Le modèle économique « social et solidaire » des vide-greniers
Après avoir fait quelques vide-greniers pour vider ma maison, j’en parcours désormais régulièrement pour la regarnir de produits utiles ou de coups de cœur chargés d’histoire à des prix défiant toute concurrence au grand désarrois de certains créateurs, artistes ou commerçants. Mais plus qu’une opportunité d’achat lors d’une balade dominicale, ces événements sont souvent devenus économiquement et socialement nécessaires.
Par François CHARLES
Economiste, coach, conseil, formateur, auteur en stratégie et management
Autorisés et réglementés par l’Etat de façon bienveillante et donc non souterraine, fondée sur le refus du profit puisque vente bradée garantissant ainsi échange et niveau de vie et veillant à ce que l’ensemble de la société en soit pas soumise à la logique du marché et du profit , les vide greniers, brocantes, braderies ou autres appellations rassemblent à la fois particuliers s’installant sur le trottoir ou le stade de leur village une fois par an, d’autres profitant d’autres occasions pour le faire plus souvent et enfin certains professionnels qui se regroupent souvent pour éviter la concurrence imparfaite des particuliers qui cassent les prix puisqu’ils ne cherchent pas le profit.
On trouve de tout et pour tous besoins et toutes destination : du particulier de toute nationalité avec leurs enfants pour l’argent de poche, à celui qui cherche à améliorer l’ordinaire ou même à survivre, au professionnel cherchant à gagner sa vie, faisant souvent un autre métier en complément. Ils sont organisées par des associations qui tiennent buvettes et font payer un mètre linéaire, voire, rares, qui font payer les visiteurs affichant peut être aussi un certain positionnement des vendeurs présents. Chaque village et petite ville essaie d’avoir le sien entre avril et octobre en espérant qu’il fasse beau ce jour là, sur quelques centaines de mètres voire de kilomètres pour l’extrême braderie de Lille.

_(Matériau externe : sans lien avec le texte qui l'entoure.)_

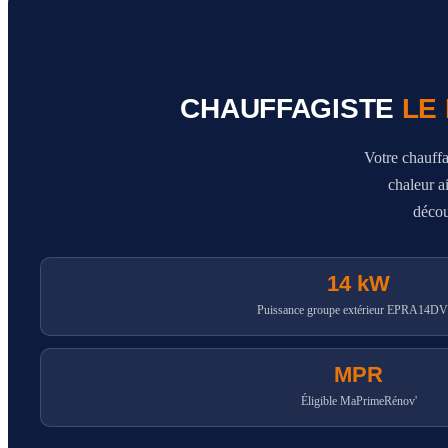
CHAUFFAGISTE
LE
Votre chauff
chaleur a
décou
14 kW
Puissance groupe extérieur EPRA14D
MPR
Éligible MaPrimeRénov'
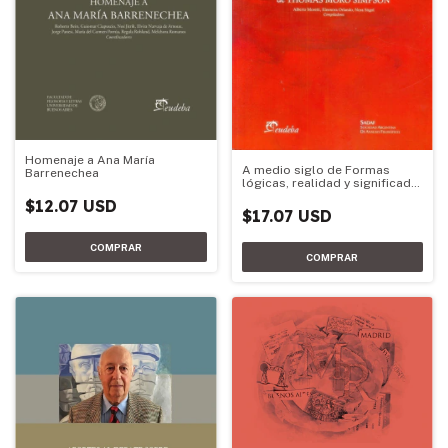
Homenaje a Ana María
A medio siglo de Formas
Barrenechea
lógicas, realidad y significado
de Thomas Moro Simpson
$12.07 USD
$17.07 USD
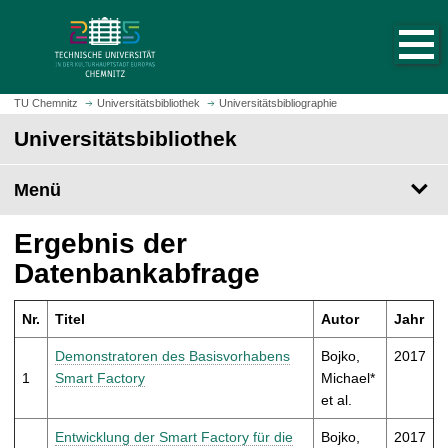
S
S
t
p
a
r
r
i
t
n
TU Chemnitz
Universitätsbibliothek
Universitätsbibliographie
s
g
Universitätsbibliothek
e
e
i
z
t
Menü
u
e
m
a
H
Ergebnis der
u
a
Datenbankabfrage
f
u
r
p
u
Nr.
Titel
Autor
Jahr
t
f
i
Demonstratoren des Basisvorhabens
Bojko,
2017
e
n
1
Smart Factory
Michael*
n
h
et al.
a
l
Entwicklung der Smart Factory für die
Bojko,
2017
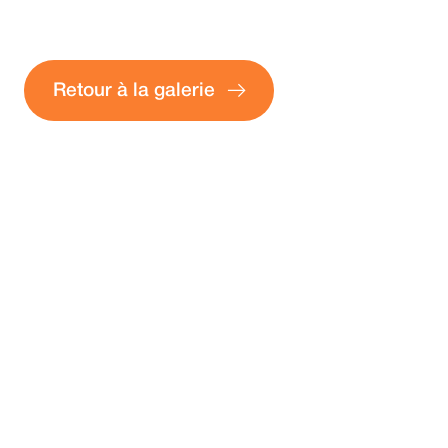
Retour à la galerie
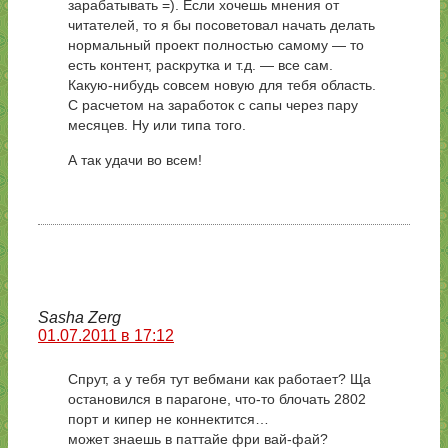
зарабатывать =). Если хочешь мнения от
читателей, то я бы посоветовал начать делать
нормальный проект полностью самому — то
есть контент, раскрутка и т.д. — все сам.
Какую-нибудь совсем новую для тебя область.
С расчетом на заработок с сапы через пару
месяцев. Ну или типа того.
А так удачи во всем!
Sasha Zerg
01.07.2011 в 17:12
Спрут, а у тебя тут вебмани как работает? Ща
остановился в парагоне, что-то блочать 2802
порт и кипер не коннектится…
может знаешь в паттайе фри вай-фай?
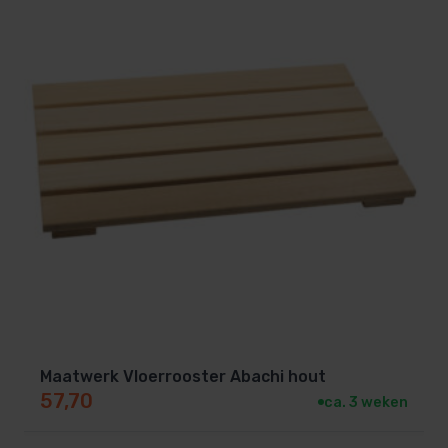
Maatwerk Vloerrooster Abachi hout
57,70
ca. 3 weken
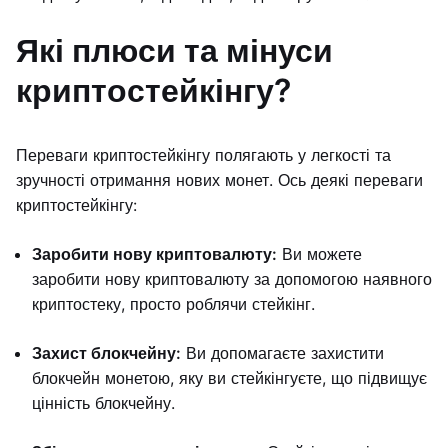
Які плюси та мінуси
криптостейкінгу?
Переваги криптостейкінгу полягають у легкості та
зручності отримання нових монет. Ось деякі переваги
криптостейкінгу:
Заробити нову криптовалюту:
Ви можете
заробити нову криптовалюту за допомогою наявного
криптостеку, просто роблячи стейкінг.
Захист блокчейну:
Ви допомагаєте захистити
блокчейн монетою, яку ви стейкінгуєте, що підвищує
цінність блокчейну.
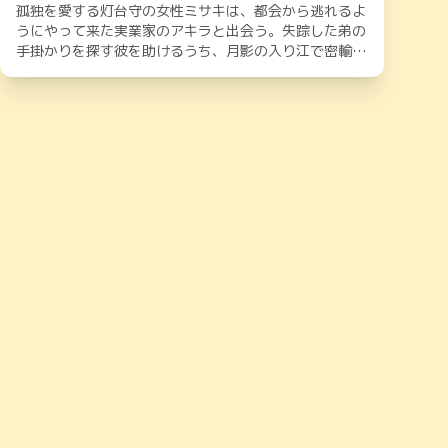
孤独を愛する灯台守の女性ミサキは、都会から逃れるよ
うにやって来た実業家のアキラと出会う。失踪した弟の
手掛かりを探す彼を助けるうち、月影の入り江で密輸組
織が暗躍していることに気づく。官能と危険が交錯する
夜の中、二人は深く結ばれながらも、光の道しるべを頼
りに隠された真実へと迫っていく。やがて闇が暴かれる
中、アキラの婚約者の存在や灯台守としての使命が二人
を苦しめるが、孤独魂が紡ぐ愛は港町の運命を照らし出
す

On y déballe très tôt, on s’y fait dévaliser à la lampe torche aussitôt arrivé par les professionnels et collectionneurs, on y déjeune souvent de façon conviviale, on n’affiche pas les prix pour vendre à la tète du client, on y offre parfois un verre aux bons clients, certains marchandent automatiquement quand d’autres achètent sans broncher sur un coup de cœur ou sachant souvent combien ils revendront ensuite en ville ou à des clients ayant fait une demande particulière.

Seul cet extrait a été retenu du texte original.